Where global or long-distance contacts are important, simple large-scale interventions can be effective, as for example restrictions on air travel in the case of SARS and on transport of animals in the 2001 UK foot and mouth epidemic. Such interventions can reduce a large-scale outbreak into a number of local outbreaks that can then be dealt with separately.

Examples of spatially localised interventions include ring vaccination (Tildesley et al., 2006) and ring culling (as carried out in the 2001 UK foot and mouth epidemic, (Keeling et al., 2001)), local school closure (House et al., 2011), and local top-up vaccination campaigns. Since nations typically determine their own intervention strategies, every intervention is in some sense local, and therefore spatially heterogeneous.

Interventions can be targeted in a number of different ways: they may attempt to interfere with transmission by isolating infected individuals or introducing biosecurity measures (e.g. face masks in SARS); they may attempt to trace potential cases and contacts using knowledge of the (spatial) network of transmission; they may be based on an understanding of the general nature of the transmission process to apply locally but not individually targeted interventions, e.g. ring vaccination. In many instances, several of these approaches may be followed at once (Keeling et al., 2001). The spatial heterogeneities of intervention add another layer of complexity to the system, and provide a challenge for modelling, particularly in incorporating sufficiently detailed data to offer firm conclusions.

Spatially localised mass treatment is a crude approach compared to detailed contact tracing (Riley and Ferguson, 2006), but likely to be quicker to implement in practice. However, its broad-brush nature brings problems: the number of individuals subject to the intervention will likely be larger, with the associated burden of dealing with this greater load; when the intervention is detrimental at the individual level (e.g. culling or quarantine), a large number of individuals will suffer unnecessarily. Models need to incorporate costs, timescales, and logistical constraints, and account for the full burden of the intervention, including the possibility that public opinion may make some interventions impossible to implement or to sustain. Consideration should be given to how more and less focussed interventions can be best combined.

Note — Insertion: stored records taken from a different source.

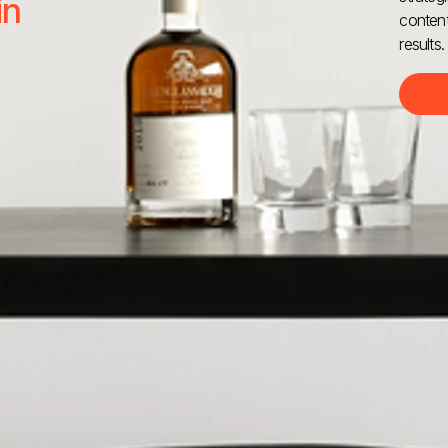
in
content
results.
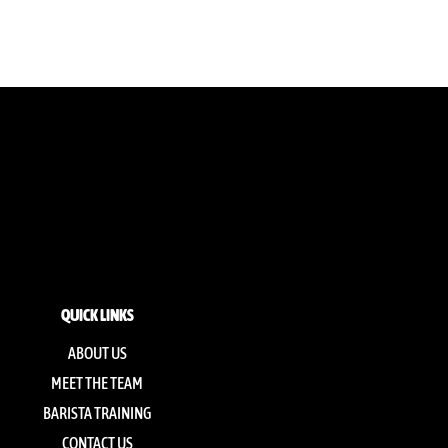
QUICK LINKS
ABOUT US
MEET THE TEAM
BARISTA TRAINING
CONTACT US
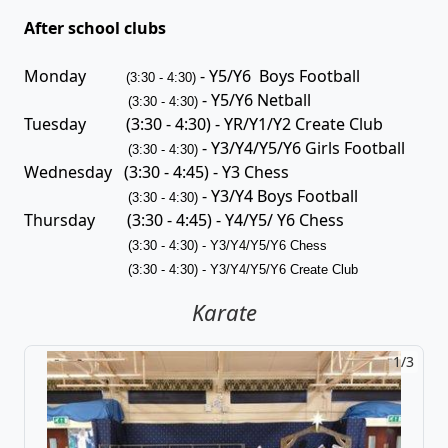
After school clubs
Monday
- Y5/Y6 Boys Football
(3:30 - 4:30)
- Y5/Y6 Netball
(3:30 - 4:30)
Tuesday (3:30 - 4:30) - YR/Y1/Y2 Create Club
- Y3/Y4/Y5/Y6 Girls Football
(3:30 - 4:30)
Wednesday (3:30 - 4:45) - Y3 Chess
- Y3/Y4 Boys Football
(3:30 - 4:30)
Thursday (3:30 - 4:45) - Y4/Y5/ Y6 Chess
(3:30 - 4:30) - Y3/Y4/Y5/Y6 Chess
(3:30 - 4:30)
- Y3/Y4/Y5/Y6 Create Club
Karate
1/3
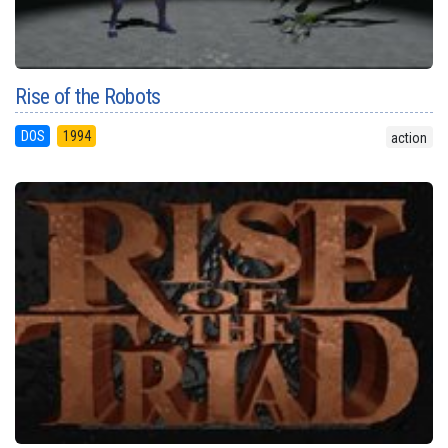
Rise of the Robots
DOS
1994
action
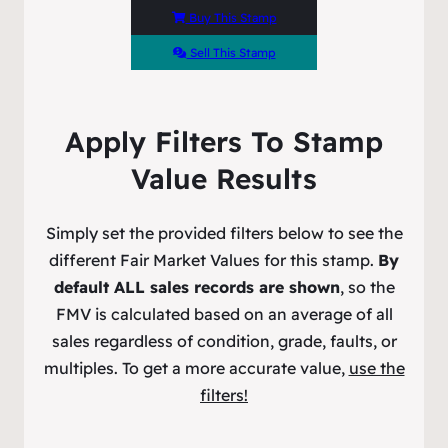
Buy This Stamp
Sell This Stamp
Apply Filters To Stamp
Value Results
Simply set the provided filters below to see the
different Fair Market Values for this stamp.
By
default ALL sales records are shown
, so the
FMV is calculated based on an average of all
sales regardless of condition, grade, faults, or
multiples. To get a more accurate value,
use the
filters!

It is important to recognise that spatially heterogeneous interventions may change transmission patterns in unintended ways. For example, restricting cattle movements in one part of a country may boost trade and increase movements elsewhere. Where there is scope for a reorganisation of contacts, a misapplied intervention may do more harm than good: people leaving a town to avoid quarantine may seed infection elsewhere. Models need to consider the impact of interventions on spatial mixing beyond the region in which the intervention takes place.

Conclusions

Adding a spatial component to an applied infectious disease model has been viewed, to this point, as a complex technical extra only to be considered when absolutely necessary. While many practically relevant insights into infection dynamics can be gained without incorporating spatial features, nevertheless as the open source coding toolbox available for the construction of these models improves and spatial data become available at the level of the individual, the explicit representation of space will likely become the norm rather than the exception for applied disease dynamics. Here we have highlighted a number of currently open challenges that, if met, should improve the quality of insight derived from the future application of spatial models.